Prior to 1819 the churches had gone further westward on the north side of the Missouri River than on the south side. In that year Mount Pisgah church was organized, south of the river, in the present boundaries of Cooper County, about twenty five miles south of Boonville. The rapid increase of immigrant churches began to multiply. The central control and official directors of the churches remained for a time north of the river, as did the home associations. Presbyteries and conferences existed in Tennessee and in eastern Missouri in earlier days. Ministers and delegates to the church assemblies would go horse back, traveling hundreds of miles to the places of meeting. People then as now were stiff necked, self opinioned, yet religious devotedly so. It is told of one of the faithful and forceful ministers at one of the assemblies, preaching was generally the case, in a private dwelling, on the subject, "The ample restoration of the church," took his text from Isaiah, chapter 49, verse 20, "The children which thou shalt have, after thou hast lost the other, shall say again in thine ears, the place is too straight for me; give place to me that I may dwell." The sermon did not edify his associates, "A set of crude and erroneous opinions had been stereotyped into their minds about gospel doctrines and moral obligations and were fixedly resolved to learn nothing else." The cold shoulder was turned to the brother by his fellow ministers, and he moved further west where he "was kindly and hospitably entertained."

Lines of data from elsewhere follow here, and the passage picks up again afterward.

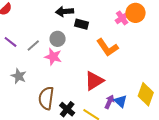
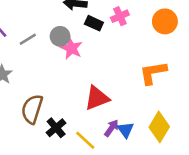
pink cross: (122, 18) -> (120, 16), moved
orange L-shape: (107, 47) -> (153, 73), moved, turned 105
pink star: (53, 57) -> (71, 48), moved

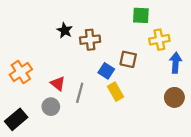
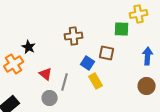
green square: (141, 15) -> (122, 29), moved
black star: (65, 30) -> (29, 47), moved
yellow cross: (159, 40) -> (139, 14), moved
gray circle: (51, 107) -> (50, 98), moved

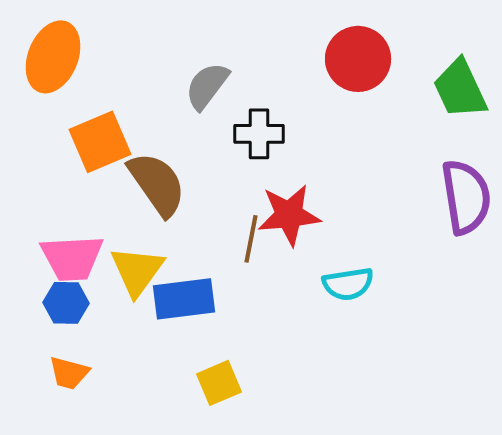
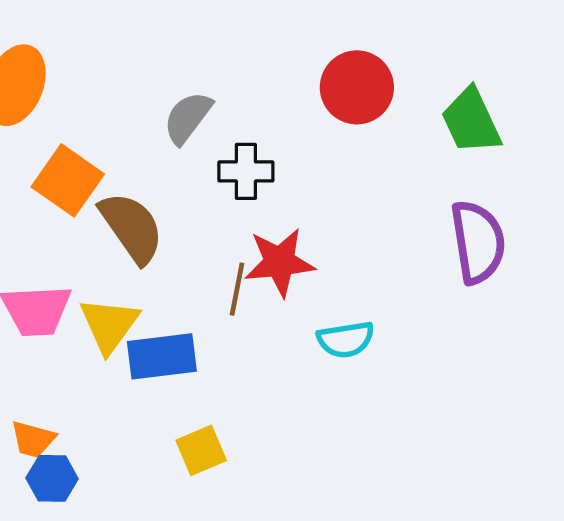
orange square: (100, 142) -> (68, 180), turned -32
blue hexagon: (66, 303) -> (52, 478), moved

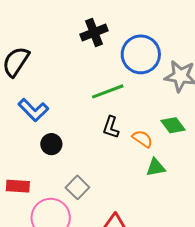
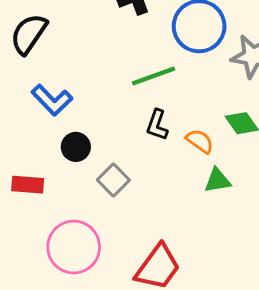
red rectangle: (18, 186) -> (28, 185), moved
gray square: (77, 187) -> (113, 180), moved

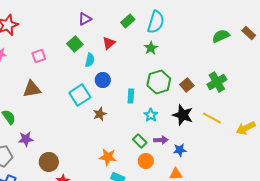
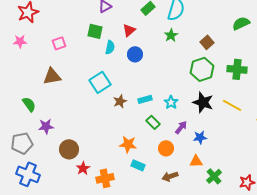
green square: (75, 44) -> (95, 31), turned -35
blue circle: (103, 80) -> (135, 54), moved
green hexagon: (159, 82) -> (202, 69), moved
green cross: (217, 82) -> (237, 69), turned 36
brown square: (187, 85) -> (207, 42), moved
cyan rectangle: (131, 96) -> (145, 99), moved, turned 72
purple arrow: (161, 140) -> (181, 127), turned -48
green rectangle: (140, 141) -> (153, 122), moved

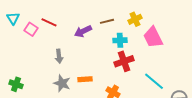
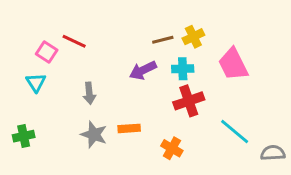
cyan triangle: (13, 18) -> (36, 83), moved
yellow cross: (135, 19) -> (193, 37), moved
purple arrow: (83, 31) -> (143, 70), moved
green cross: (16, 84) -> (24, 136), turned -32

In an early day the Baptist denomination organized a society for "spreading the gospel" and for "promoting common schools in Western Missouri, both for whites and Indians." All "persons of good moral character by paying five dollars annually" were eligible, but in order to be equipped as a missionary of the society, it was requisite that the applicant "be in full standing in the Baptist churches, and give satisfactory evidence of genuine piety, good talents and fervent zeal in the Redeemer's cause." It was expressly provided no person of immoral habits should be employed as a school teacher. It is written that this enterprise, after three years, established many useful and influential schools to take the place of preexisting nuisances with drunken teachers.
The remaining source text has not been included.